New technologies and processes, such as continuous security, zero trust and machine learning, can help agencies protect sensitive data.
The SolarWinds attack is already being described as one of the worst cyber-espionage cases in history. This massive hack has compromised local, state and federal agencies in the U.S., as well as the European Parliament and NATO.
The sweeping impact of this data breach, which keeps broadening as new information emerges, is a shrill wake-up call for government organizations to rethink their data protection strategies.
Anatomy of the SolarWinds attack
In March 2020, attackers injected a malicious Trojan into an update of the SolarWinds Orion IT infrastructure management software, which was then inadvertently distributed by SolarWinds and installed as an update to all Orion users -- 18,000 government and private users downloaded the compromised versions.
Supply-chain attacks of this nature are particularly difficult to defend because they package malware inside a trusted piece of software. Once inside the target's network, the malware often spreads laterally to other machines or steals sensitive data by exploiting additional vulnerabilities.
The breach was revealed in December 2020 by cybersecurity firm FireEye, which had installed the Orion update. FireEye discovered that the attackers had stolen its “red team” hacking tools and compromised internal networks. Microsoft also detected malicious SolarWinds applications in its environment. Although Microsoft has tried to downplay the attack's impact, the mere fact that it was targeted is cause for concern.
What can government agencies learn from this attack?
Findings show that malicious code was installed in 18,000 sensitive networks, operating without disruption from March to December 2020. How did this malware evade detection for so long?
The answer is that government and enterprise organizations lack visibility into the security processes of their IT vendors. As cloud services have become integral elements of IT agendas, it’s jarring to see companies like Microsoft, VMware and others being impacted by this supply-chain attack, which could also affect the users of their products and services. To ensure supply-chain security, organizations should require their IT suppliers to implement stringent standards and certifications, such as Open Trusted Technology Provider Standard (O-TTPS).
New approaches to strengthen data protection
The SolarWinds attack highlights the need for new technologies and practices to protect sensitive data, beyond traditional network security, such as firewalls. Governments should consider the following:
Continuous security. The larger the organization, the more complex the process for rolling out software updates and patches. DevOps methodology aims to accelerate these processes, but speed should not come at the expense of security.
The continuous security approach is designed to create the right balance between agility and security.
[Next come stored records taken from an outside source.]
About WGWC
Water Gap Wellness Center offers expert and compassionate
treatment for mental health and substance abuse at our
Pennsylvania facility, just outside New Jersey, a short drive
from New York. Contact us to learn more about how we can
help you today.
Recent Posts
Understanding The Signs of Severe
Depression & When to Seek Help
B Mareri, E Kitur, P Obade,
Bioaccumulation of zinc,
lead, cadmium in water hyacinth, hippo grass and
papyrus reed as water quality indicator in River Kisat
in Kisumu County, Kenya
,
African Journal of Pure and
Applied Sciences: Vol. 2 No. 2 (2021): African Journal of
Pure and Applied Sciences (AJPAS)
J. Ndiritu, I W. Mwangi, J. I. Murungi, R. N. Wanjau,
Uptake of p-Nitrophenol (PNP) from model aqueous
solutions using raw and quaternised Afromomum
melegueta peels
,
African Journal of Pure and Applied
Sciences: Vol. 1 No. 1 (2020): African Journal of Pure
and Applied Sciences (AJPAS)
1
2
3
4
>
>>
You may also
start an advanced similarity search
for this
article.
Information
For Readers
Continuous security implements "pipelines," which are automated security controls, integrated into the continuous integration/continuous delivery process to verify the security of a particular software update or release. This approach can be implemented by vendors or end customers as part of the build and distribution processes, respectively.
Zero trust. As data breaches continue to proliferate, agencies should always assume their internal networks have been penetrated. Since user identities can be easily compromised, every access attempt should be considered “suspicious” until proven otherwise. Based on a "never trust, always verify" approach, zero-trust architectures authenticate each access attempt from every endpoint. By employing a zero-trust approach for data access, storage and management, agencies can build higher walls around their sensitive data.
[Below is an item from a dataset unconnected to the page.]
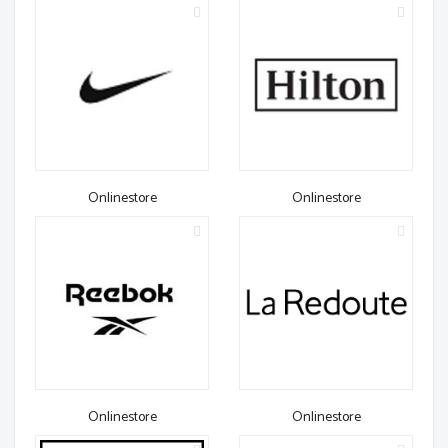
Onlinestore
Onlinestore
Onlinestore
Onlinestore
Machine learning. When combined with a good dataset, machine learning is a powerful tool for predicting user behavior related to application usage, file access, shared folders, etc. It can be used to build user profiles and identify anomalies, which can help detect potential data breaches. The more information agencies feed into a learning model about a user's identity and context, the more effective the results.
Machine learning is particularly potent for "shared everything" architectures, where it can capture signals and share data among globally distributed systems to continually improve security.
Node security. Agencies should incorporate the zero-trust principles into every node in the network and in the traffic in between based on an entity's identity and real-time context. Enriched identity and context for such as devices, location or branch office can be used to enforce data protection policies and help prevent unauthorized access.
Encryption keys. Encrypting data is not enough. Agencies should generate and own the data encryption keys, and no third party -- not even the cloud provider -- should be able to access or control them. On-premises hardware security modules or key management solutions can help centrally manage and secure access to protected information. This added level of control will ensure agency data is not exposed even in the event of a hack.